Those of us whose childhood experiences with technological upgrades in the schools involved little more than mimeograph machines replaced by photocopiers may find an upcoming Scottsdale school capital budget override election a bit daunting, though necessary.
District officials want voters in November to approve $82 million for computers, textbooks, furniture and playground equipment. As the Tribune’s Andrea Falkenhagen reported Wednesday, that includes making wireless Internet access available to every high schooler via classrooms and laptops. It will also include installing interactive digital white boards, which, it is assumed, won’t involve chalk dust.
This is a far cry from earlier generations’ heady hightech experience of sniffing a freshly copied set of quiz questions and feeling jealous after graduating upon learning that they put telephones and television screens on classroom walls. They only allowed public television to be shown, right?

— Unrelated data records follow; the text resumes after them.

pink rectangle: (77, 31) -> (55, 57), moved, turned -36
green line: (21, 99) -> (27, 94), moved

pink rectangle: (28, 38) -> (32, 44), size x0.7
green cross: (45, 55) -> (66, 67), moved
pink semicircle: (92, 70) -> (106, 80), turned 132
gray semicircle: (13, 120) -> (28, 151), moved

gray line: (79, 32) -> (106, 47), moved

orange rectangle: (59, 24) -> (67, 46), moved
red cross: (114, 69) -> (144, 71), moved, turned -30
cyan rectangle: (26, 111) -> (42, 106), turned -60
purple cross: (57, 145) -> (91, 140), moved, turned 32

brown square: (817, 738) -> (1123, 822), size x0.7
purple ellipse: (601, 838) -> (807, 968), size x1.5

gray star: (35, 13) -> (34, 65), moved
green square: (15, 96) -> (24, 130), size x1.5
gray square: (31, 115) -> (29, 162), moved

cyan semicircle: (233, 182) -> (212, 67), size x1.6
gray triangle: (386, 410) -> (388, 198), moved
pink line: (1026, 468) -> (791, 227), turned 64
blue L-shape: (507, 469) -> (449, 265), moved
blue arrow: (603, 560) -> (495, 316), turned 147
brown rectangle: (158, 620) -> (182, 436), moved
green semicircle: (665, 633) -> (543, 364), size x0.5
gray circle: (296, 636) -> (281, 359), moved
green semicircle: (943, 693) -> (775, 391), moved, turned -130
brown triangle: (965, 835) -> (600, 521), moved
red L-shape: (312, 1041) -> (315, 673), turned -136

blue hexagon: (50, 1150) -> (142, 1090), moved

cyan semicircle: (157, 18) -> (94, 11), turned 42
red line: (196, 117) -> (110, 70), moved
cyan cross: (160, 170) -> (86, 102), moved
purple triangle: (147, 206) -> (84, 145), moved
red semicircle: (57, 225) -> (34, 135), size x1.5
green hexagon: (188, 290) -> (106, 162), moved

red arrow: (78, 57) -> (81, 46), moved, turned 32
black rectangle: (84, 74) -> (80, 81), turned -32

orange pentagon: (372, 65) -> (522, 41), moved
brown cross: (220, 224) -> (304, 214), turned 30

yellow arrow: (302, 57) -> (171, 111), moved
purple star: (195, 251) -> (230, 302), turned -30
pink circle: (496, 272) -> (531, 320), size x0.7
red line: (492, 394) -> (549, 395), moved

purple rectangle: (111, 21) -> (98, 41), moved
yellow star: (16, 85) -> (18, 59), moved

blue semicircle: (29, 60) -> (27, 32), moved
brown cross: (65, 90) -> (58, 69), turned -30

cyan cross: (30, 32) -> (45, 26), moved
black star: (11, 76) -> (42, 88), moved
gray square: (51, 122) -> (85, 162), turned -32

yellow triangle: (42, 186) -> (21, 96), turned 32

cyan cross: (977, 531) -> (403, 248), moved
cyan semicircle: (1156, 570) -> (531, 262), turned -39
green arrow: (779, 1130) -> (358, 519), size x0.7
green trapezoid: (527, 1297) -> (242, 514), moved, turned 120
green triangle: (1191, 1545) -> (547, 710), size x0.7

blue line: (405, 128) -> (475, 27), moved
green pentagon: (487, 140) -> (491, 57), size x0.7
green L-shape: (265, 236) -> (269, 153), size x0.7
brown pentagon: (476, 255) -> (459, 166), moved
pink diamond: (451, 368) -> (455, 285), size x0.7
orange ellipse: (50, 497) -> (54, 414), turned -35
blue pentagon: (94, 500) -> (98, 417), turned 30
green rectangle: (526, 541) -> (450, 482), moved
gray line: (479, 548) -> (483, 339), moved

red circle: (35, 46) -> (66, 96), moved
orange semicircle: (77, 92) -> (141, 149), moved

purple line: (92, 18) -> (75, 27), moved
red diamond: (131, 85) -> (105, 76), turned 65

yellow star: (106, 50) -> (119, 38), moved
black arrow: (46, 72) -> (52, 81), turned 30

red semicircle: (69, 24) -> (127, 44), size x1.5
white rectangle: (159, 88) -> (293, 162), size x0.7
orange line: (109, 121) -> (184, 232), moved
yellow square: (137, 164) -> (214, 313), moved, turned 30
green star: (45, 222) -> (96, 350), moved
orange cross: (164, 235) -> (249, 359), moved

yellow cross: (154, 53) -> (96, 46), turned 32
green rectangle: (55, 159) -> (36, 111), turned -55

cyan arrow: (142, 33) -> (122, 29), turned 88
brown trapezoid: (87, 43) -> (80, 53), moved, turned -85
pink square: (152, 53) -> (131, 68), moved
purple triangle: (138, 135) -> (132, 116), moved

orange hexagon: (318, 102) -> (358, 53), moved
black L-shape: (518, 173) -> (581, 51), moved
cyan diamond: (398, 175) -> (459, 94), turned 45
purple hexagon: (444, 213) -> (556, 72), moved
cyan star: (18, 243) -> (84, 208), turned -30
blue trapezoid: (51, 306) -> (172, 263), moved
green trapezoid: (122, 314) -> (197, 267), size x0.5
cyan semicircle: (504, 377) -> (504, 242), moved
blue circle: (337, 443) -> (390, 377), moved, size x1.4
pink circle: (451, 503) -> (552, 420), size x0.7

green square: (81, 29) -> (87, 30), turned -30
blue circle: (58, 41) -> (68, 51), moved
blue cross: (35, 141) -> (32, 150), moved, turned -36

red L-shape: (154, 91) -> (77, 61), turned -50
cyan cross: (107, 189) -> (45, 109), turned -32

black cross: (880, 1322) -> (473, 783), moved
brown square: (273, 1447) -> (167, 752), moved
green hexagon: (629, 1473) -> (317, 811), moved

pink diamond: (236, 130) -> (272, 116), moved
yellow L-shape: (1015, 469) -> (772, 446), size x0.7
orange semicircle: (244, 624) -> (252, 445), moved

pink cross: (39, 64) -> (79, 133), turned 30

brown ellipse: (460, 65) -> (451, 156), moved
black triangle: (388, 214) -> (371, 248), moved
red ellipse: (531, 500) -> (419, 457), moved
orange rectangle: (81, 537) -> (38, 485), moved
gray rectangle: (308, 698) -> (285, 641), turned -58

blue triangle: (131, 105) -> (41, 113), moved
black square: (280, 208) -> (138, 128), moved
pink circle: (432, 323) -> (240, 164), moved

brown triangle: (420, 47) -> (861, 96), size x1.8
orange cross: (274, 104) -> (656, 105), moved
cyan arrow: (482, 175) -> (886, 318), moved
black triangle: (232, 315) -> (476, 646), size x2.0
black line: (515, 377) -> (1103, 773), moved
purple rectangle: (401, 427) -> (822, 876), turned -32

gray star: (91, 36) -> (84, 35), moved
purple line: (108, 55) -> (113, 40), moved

The gee-whiz factor to gadgetry is apparently still there now. The district’s information technology director, Ernie Nicely, told Falkenhagen that what they tried to do “was think, what would Disney do in terms of designing a classroom, because the classroom is at the center of our plan.”
Disney’s apparently come a long way since when its only presence in schools was Donald Duck glowering from the side of a lunch box.
It’s all because the state’s funding formula for public schools doesn’t do enough to meet youngsters’ educational needs. Districts such as Scottsdale have to go to voters for items once considered to be “bells and whistles” but now are the heart and soul of what it takes to teach children to prepare for 21st century lives and careers.
And so the district asks voters to approve another override, another extension of taxes from a funding formula that gets more out of whack with each passing year, keeping the original increase in taxes first asked of us somewhere in the mists of time from ever going away at last.
Wouldn’t it be wonderful if the funding formula, last updated in 1980, were updated by the Legislature at least as often as the latest version of a computer’s operating system, so people wouldn’t have to vote on it all the time? So long as the district gets a good price on these computers, what could possibly be at issue in such an election? Who else but a Luddite would say that students don’t need to learn the latest technology, that the outdated stuff will do them just fine in college and career?
And, funny, isn’t it? The city reports that of every Scottsdale resident’s property-tax dollar, 54 cents goes to the school district. Only 11 cents goes to the city. Why is it, then, that the city gets the majority of the tax-hike complaints?